Je sais que tu te sens souvent seule au monde, que tu as une inexplicable mélancolie qui t’étouffe parfois, et que tu as le sentiment que personne ne pourra jamais te comprendre. Pourtant, tu es loin d’être seule, et surtout loin d’être LA seule à éprouver ces sentiments bouleversants. En fait, c’est le lot de tout un chacun. Ça aussi, ça s’estompe avec les années. Mais certains jours, ça revient, sournoisement, et c’est pour ça que je voudrais que tu te fasses plus confiance. Pour avoir plus de force dans ces jours-là. Tu te sens trop à l’étroit dans ce petit village que tu n’as presque jamais quitté, parfois même dans ce monde, mais je voudrais que tu voies comme tu deviendras capable de te créer tes propres univers, de t’offrir toute la place dont tu as besoin, dans ces ailleurs de l’imaginaire mais aussi dans ces bouts de planète Terre que tu n’aurais jamais pensé explorer un jour. Pour l’instant, tu te sens en cage, mais un jour tu te découvriras l’âme d’une aventurière. Accroche-toi à ça très fort, surtout les jours où tu as envie de lâcher l’affaire, où tu te sens impuissante et démunie : un jour, tu apprendras à repousser tes limites, et tu seras une jeune femme vraiment très, très heureuse.
S’il-te-plaît, écoute un peu plus ce qu’on te dit, les conseils qu’on te donne, et évertue-toi à faire tout l’inverse. Tu es trop sage, tu as trop peur.
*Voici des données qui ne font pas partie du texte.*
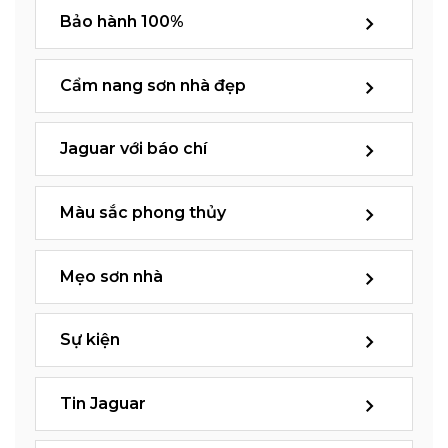
Bảo hành 100%
Cẩm nang sơn nhà đẹp
Jaguar với báo chí
Màu sắc phong thủy
Mẹo sơn nhà
Sự kiện
Tin Jaguar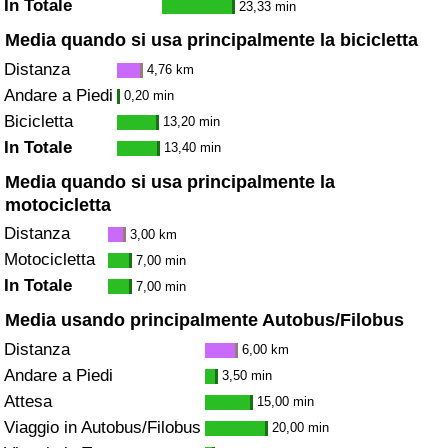
In Totale
23,33 min
Media quando si usa principalmente la bicicletta
Distanza
4,76 km
Andare a Piedi
0,20 min
Bicicletta
13,20 min
In Totale
13,40 min
Media quando si usa principalmente la
motocicletta
Distanza
3,00 km
Motocicletta
7,00 min
In Totale
7,00 min
Media usando principalmente Autobus/Filobus
Distanza
6,00 km
Andare a Piedi
3,50 min
Attesa
15,00 min
Viaggio in Autobus/Filobus
20,00 min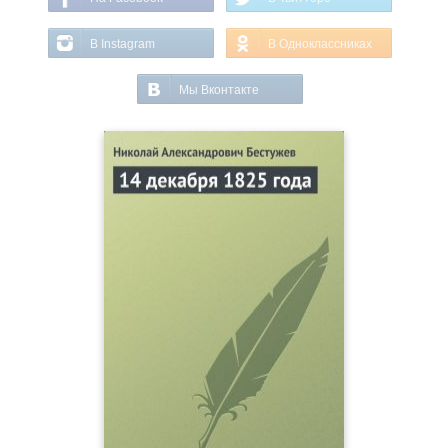
В Instagram
В Одноклассниках
Мы Вконтакте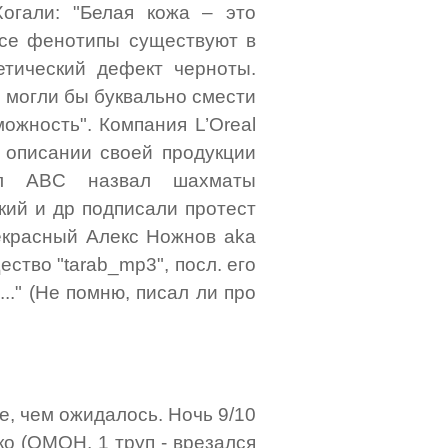
огали: "Белая кожа – это
Все фенотипы существуют в
тический дефект черноты.
 могли бы буквально смести
можность". Компания L’Oreal
в описании своей продукции
иал ABC назвал шахматы
кий и др подписали протест
рекрасный Алекс Ножнов aka
ство "tarab_mp3", посл. его
.." (Не помню, писал ли про
е, чем ожидалось. Ночь 9/10
ко (ОМОН, 1 труп - врезался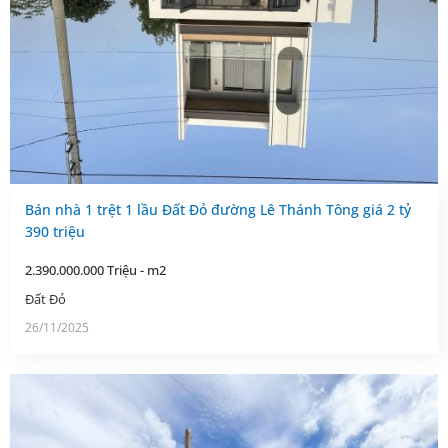
Bán nhà 1 trệt 1 lầu Đất Đỏ đường Lê Thánh Tông giá 2 tỷ
390 triệu
2.390.000.000 Triệu - m2
Đất Đỏ
26/11/2025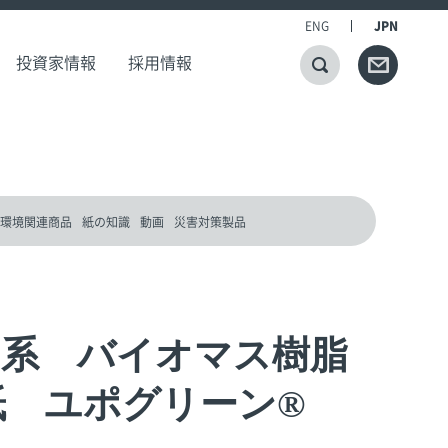
ENG
JPN
投資家情報
採用情報
環境関連商品
紙の知識
動画
災害対策製品
系 バイオマス樹脂
紙 ユポグリーン®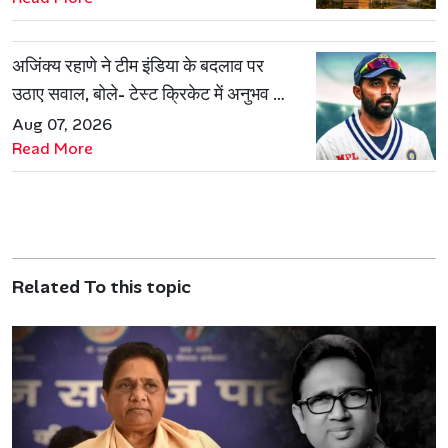
अजिंक्य रहाणे ने टीम इंडिया के बदलाव पर
उठाए सवाल, बोले- टेस्ट क्रिकेट में अनुभव की
जरूरत हमेशा रहेगी
Aug 07, 2026
Read More
Related To this topic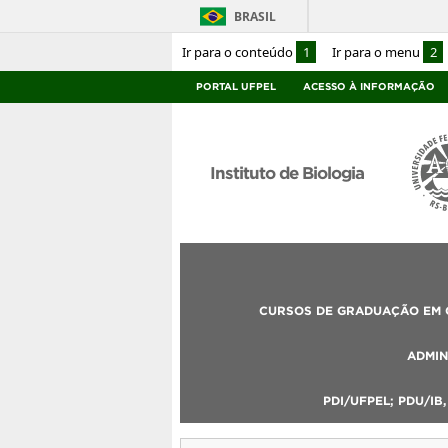
BRASIL
Ir para o conteúdo
1
Ir para o menu
2
PORTAL UFPEL
ACESSO À INFORMAÇÃO
Instituto de Biologia
CURSOS DE GRADUAÇÃO EM C
ADMIN
PDI/UFPEL; PDU/IB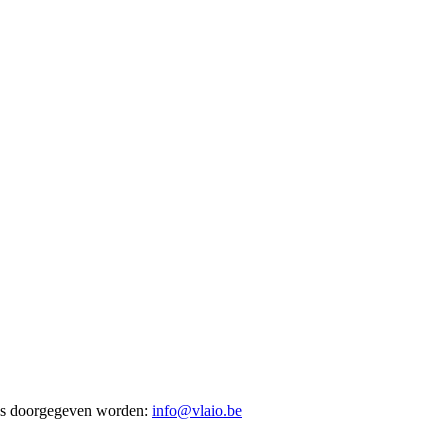
res doorgegeven worden:
info@vlaio.be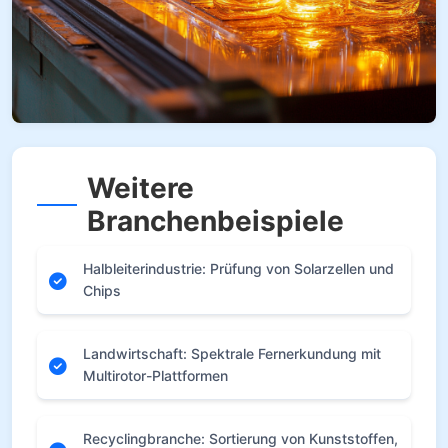
Weitere
Branchenbeispiele
Halbleiterindustrie: Prüfung von Solarzellen und
Chips
Landwirtschaft: Spektrale Fernerkundung mit
Multirotor-Plattformen
Recyclingbranche: Sortierung von Kunststoffen,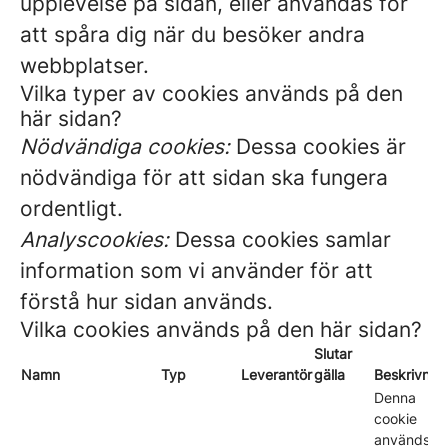
upplevelse på sidan, eller användas för
att spåra dig när du besöker andra
webbplatser.
Vilka typer av cookies används på den
här sidan?
Nödvändiga cookies:
Dessa cookies är
nödvändiga för att sidan ska fungera
ordentligt.
Analyscookies:
Dessa cookies samlar
information som vi använder för att
förstå hur sidan används.
Vilka cookies används på den här sidan?
Slutar
Namn
Typ
Leverantör
gälla
Beskrivnin
Denna
cookie
används fö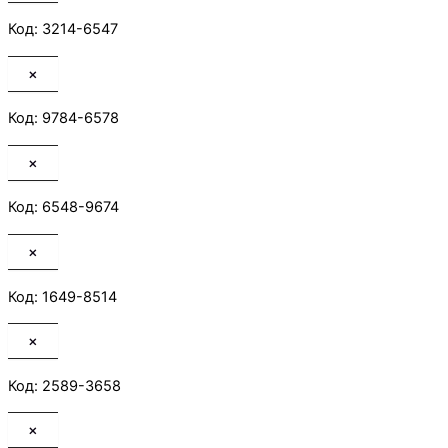
Код: 3214-6547
×
Код: 9784-6578
×
Код: 6548-9674
×
Код: 1649-8514
×
Код: 2589-3658
×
Il y a une colère qui sommeille en toi, une rage de détruire, imaginer, créer et transformer, mais tu ne prends pas le temps de l’apprivoiser, d’en faire quelque chose d’utile. Tu dors sur tes lauriers, tu es terrifiée par l’échec et tu t’empêches de faire tellement de choses à cause de cette peur. Tu laisses n’importe qui te retourner le cerveau et n’importe quoi te faire croire que tu n’es pas capable, ou pas assez. Tu es ta plus grande barrière. Peut-être même la seule… Je voudrais te dire que tu ne pourras jamais te prémunir de l’échec. La vie est un échec en elle-même, tout l’enjeu est d’échouer avec plus ou moins de style, plus ou moins de force. Nous naissons pour mourir, et c’est à toi de choisir ce qui se passera au milieu. Les notes, la bienséance, le conformisme, la perfection, ce mot qui te motive tellement, qui te donne l’impression de tout maîtriser, tout cela n’a aucun sens. Malgré toutes les pincettes que tu prends, tes pas de fourmi, ton expertise en marche sur des oeufs, tu te casseras la gueule. Plusieurs fois, même, et souvent très fort. Vouloir se soustraire à l’échec, la déception, c’est vouloir se soustraire à la vie. Alors s’il-te-plaît, sors de ta zone de confort, pars à la recherche de ta zone magique et repousses-en les limites jour après jour. Je te jure que cette zone est merveilleuse, tu t’y sentiras plus heureuse que jamais. Tous ces échecs qui t’attendent, ils te feront passer de sales quarts d’heure, ils te feront douter, te donneront envie de baisser les bras, mais ils te rendront surtout plus forte. Ils seront des leçons. Tu ne perdras donc jamais vraiment. Ose, lance-toi, vis plus fort. Il y a un monde qui t’attend derrière les murs de ta chambre, de l’autre côté de cette fenêtre où tu te perches quand personne ne te regarde. Il m’a fallu dix ans pour le comprendre : mais demande-toi ce qui peut t’arriver, dans le pire des cas ? Tu pars de rien, tu as tout à gagner en essayant. Soit tu échoues et tu fais du sur place, soit tu progresses. On ne recule jamais vraiment, sauf si on s’en convainc.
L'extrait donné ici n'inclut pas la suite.